Given an array of positive integers in range 0 to N-1, find all duplicate numbers in the array. The array is not sorted. For example:
A = [2,4,3,2,1,5,4] Duplicate numbers are 2,4 whereas in A = [4,1,3,2,1,1,5,5] duplicate numbers are 1,5.

Brute force solution would be to keep track of every number which is already visited. The basic idea behind the solution is to keep track that whether we have visited the number before or not. Which data structure is good for quick lookups like this? Of course a map or hash.
The time complexity of this solution is `O(n)` but it has an additional space complexity of `O(n)`.

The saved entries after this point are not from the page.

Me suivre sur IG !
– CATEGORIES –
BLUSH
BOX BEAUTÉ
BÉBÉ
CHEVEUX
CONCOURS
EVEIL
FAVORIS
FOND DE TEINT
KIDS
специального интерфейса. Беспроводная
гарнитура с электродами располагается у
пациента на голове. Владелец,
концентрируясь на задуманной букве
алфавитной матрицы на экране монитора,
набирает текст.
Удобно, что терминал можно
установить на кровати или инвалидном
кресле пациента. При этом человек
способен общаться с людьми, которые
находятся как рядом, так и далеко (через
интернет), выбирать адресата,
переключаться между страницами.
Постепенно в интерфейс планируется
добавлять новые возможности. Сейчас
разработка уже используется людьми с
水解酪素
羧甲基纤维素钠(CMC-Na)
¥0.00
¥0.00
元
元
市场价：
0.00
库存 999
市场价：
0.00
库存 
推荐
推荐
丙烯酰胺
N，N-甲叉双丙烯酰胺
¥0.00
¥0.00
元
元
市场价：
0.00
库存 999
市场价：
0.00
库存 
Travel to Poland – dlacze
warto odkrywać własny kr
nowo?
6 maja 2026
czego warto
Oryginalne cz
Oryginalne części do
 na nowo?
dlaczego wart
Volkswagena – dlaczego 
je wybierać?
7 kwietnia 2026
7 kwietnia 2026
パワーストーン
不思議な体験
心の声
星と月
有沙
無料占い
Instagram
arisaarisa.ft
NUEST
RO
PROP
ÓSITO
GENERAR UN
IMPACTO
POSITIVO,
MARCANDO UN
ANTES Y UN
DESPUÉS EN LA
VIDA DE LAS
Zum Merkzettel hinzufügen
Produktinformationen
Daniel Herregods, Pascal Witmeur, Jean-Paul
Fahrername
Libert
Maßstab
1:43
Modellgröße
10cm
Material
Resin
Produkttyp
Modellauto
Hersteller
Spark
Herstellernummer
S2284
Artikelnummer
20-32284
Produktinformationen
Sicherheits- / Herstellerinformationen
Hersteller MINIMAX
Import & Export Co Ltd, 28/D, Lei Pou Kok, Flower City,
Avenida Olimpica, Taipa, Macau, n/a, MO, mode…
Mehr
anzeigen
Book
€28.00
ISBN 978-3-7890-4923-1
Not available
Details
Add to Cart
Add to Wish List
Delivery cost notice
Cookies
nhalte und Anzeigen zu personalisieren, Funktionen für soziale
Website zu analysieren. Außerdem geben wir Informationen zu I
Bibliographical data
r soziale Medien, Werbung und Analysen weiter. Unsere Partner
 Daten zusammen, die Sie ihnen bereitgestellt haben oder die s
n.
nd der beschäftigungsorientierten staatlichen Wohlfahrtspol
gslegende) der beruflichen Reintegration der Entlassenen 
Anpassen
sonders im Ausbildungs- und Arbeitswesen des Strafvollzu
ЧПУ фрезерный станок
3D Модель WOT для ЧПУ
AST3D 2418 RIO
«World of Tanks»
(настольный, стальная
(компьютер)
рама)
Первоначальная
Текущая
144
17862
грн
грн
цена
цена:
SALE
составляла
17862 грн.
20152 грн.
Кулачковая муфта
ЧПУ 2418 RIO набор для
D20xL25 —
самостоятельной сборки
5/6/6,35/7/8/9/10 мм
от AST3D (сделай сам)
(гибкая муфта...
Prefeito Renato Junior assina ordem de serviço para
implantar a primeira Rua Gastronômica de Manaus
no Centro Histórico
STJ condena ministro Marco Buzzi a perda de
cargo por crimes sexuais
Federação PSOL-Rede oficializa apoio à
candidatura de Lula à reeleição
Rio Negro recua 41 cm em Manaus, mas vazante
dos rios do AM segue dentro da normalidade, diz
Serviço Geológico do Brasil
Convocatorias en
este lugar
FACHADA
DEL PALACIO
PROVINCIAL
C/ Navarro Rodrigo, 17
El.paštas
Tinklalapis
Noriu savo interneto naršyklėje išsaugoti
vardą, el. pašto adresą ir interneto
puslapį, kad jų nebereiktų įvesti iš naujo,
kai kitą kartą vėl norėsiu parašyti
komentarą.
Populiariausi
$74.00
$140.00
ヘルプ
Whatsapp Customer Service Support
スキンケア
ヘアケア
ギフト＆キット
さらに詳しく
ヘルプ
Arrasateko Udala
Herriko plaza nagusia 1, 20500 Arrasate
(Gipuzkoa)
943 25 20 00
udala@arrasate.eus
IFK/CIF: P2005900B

To reduce space requirement, a bit array can be used, where ith index is set whenever we encounter number i in the given array. If the bit is set already, its a duplicate number. It takes `O(n)` extra space which is actually less than earlier `O(n)` as only bits are used. The time complexity remains `O(n)`

## Find duplicate numbers in an array without additional space

Can we use the given array itself to keep track of the already visited numbers? How can we change a number in an array while also be able to get the original number back whenever needed? That is where reading the problem statement carefully comes. Since array contains only positive numbers, we can negate the number at the index equal to the number visited. If ever find a number at any index negative, that means we have seen that number earlier as well and hence should be a duplicate.

Idea is to make the number at ith index of array negative whenever we see number i in the array. If the number at ith index is already negative, it means we have already visited this number and it is duplicate. Limitation of this method is that it will not work for negative numbers.

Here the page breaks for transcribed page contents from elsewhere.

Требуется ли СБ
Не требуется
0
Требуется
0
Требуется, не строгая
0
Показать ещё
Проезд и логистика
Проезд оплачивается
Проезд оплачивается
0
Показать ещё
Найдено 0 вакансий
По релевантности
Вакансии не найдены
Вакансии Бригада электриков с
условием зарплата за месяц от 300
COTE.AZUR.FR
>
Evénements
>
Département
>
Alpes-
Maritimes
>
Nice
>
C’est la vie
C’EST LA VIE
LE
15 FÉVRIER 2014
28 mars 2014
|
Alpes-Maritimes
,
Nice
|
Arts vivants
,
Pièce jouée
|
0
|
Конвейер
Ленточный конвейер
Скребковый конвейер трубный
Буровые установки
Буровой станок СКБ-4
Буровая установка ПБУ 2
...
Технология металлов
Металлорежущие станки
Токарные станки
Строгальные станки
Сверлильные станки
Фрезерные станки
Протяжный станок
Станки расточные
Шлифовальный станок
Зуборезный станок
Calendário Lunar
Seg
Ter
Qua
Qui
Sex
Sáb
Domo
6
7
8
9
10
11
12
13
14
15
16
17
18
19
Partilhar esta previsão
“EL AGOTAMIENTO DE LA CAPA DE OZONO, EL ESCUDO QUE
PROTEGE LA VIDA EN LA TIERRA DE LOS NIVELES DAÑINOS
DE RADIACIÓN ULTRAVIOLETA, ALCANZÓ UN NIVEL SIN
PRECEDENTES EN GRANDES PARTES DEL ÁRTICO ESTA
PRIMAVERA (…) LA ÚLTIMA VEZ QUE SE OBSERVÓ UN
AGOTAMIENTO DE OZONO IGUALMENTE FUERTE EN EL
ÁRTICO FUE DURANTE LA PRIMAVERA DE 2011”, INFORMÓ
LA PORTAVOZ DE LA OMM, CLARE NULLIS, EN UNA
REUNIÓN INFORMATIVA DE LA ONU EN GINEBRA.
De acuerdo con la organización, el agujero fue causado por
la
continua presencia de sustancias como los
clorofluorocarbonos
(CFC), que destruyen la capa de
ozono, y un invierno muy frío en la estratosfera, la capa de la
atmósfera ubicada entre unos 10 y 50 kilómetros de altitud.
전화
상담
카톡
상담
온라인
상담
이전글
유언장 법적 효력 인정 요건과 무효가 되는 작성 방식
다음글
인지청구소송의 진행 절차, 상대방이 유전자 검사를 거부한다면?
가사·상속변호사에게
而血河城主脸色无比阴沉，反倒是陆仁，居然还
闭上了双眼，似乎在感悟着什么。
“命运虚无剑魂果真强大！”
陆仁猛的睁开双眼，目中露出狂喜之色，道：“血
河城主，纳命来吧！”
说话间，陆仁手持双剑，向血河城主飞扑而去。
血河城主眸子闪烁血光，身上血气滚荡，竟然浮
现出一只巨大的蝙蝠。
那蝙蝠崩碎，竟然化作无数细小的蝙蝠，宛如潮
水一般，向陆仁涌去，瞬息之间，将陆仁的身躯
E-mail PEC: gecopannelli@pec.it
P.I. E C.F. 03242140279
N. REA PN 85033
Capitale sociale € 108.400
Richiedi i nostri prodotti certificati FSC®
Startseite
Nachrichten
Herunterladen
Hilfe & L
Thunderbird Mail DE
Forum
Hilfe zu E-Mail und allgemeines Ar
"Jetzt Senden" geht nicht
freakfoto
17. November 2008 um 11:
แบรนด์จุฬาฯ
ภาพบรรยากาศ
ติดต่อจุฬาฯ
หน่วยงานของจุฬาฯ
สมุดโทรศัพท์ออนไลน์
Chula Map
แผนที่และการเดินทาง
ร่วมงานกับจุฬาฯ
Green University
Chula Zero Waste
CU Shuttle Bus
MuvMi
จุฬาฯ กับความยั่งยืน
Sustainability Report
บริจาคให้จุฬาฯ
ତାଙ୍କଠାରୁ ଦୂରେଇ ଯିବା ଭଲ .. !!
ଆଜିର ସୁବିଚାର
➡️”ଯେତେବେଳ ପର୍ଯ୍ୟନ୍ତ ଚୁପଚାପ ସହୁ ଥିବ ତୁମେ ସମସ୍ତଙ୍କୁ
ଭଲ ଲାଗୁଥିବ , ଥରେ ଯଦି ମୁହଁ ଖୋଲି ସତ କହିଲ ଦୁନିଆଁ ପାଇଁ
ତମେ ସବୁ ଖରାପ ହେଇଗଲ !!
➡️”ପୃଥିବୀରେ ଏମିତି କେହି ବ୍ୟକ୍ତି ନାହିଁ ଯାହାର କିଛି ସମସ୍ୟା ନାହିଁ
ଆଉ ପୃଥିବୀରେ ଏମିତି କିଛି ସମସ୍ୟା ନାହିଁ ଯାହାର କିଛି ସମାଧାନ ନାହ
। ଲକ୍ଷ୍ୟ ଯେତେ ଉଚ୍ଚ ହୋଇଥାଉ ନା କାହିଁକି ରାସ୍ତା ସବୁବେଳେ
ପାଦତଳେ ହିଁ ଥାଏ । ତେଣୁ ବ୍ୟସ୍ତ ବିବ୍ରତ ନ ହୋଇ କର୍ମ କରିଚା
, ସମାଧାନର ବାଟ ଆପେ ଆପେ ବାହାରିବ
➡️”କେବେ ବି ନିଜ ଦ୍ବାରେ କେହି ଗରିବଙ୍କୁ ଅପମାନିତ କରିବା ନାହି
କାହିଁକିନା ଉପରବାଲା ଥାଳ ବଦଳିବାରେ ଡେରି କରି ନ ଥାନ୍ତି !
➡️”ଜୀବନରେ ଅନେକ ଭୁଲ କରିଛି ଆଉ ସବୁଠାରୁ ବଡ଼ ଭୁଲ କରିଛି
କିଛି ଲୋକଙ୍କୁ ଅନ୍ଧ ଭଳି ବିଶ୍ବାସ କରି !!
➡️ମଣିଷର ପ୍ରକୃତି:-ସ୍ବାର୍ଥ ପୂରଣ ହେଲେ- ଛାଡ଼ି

### Duplicate numbers implementation

```package AlgorithmsAndMe;

import java.util.HashSet;
import java.util.Set;

public class DuplicatesInArray {

public Set<Integer> getAllDuplicates(int[] a )
throws IllegalArgumentException {

Set<Integer> result = new HashSet<>();

if(a == null) return result;

for(int i=0; i<a.length; i++) {
//In case input is wrong
if(Math.abs(a[i]) >= a.length ){
throw new IllegalArgumentException();
}

if (a[Math.abs(a[i])] < 0) {
} else {
a[Math.abs(a[i])] = -a[Math.abs(a[i])];
}
}
return result;
}
}

```

Test cases

```package Test;

import AlgorithmsAndMe.DuplicatesInArray;
import java.util.Set;

public class DuplicatesInArrayTest {

DuplicatesInArray duplicatesInArray = new DuplicatesInArray();

@org.junit.Test
public void testDuplicatesInArray() {
int [] a = { 1,2,3,4,2,5,4,3,3};
Set<Integer> result = duplicatesInArray.getAllDuplicates(a);

result.forEach(s -> System.out.println(s));
}

@org.junit.Test
public void testDuplicatesInArrayWithNullArray() {
Set<Integer> result = duplicatesInArray.getAllDuplicates(null);

result.forEach(s -> System.out.println(s));
}

//This case should generate an exception as 3 is greater than the size.
@org.junit.Test
public void testDuplicatesInArrayWithNullArray() {
int [] a = { 1,2,3};
try{
Set<Integer> result = duplicatesInArray.getAllDuplicates(a);
} catch (IllegalArgumentException  e){
System.out.println("invalid input provided");
}
}
}

```

The complexity of the algorithm to find duplicate elements in an array is `O(n)`.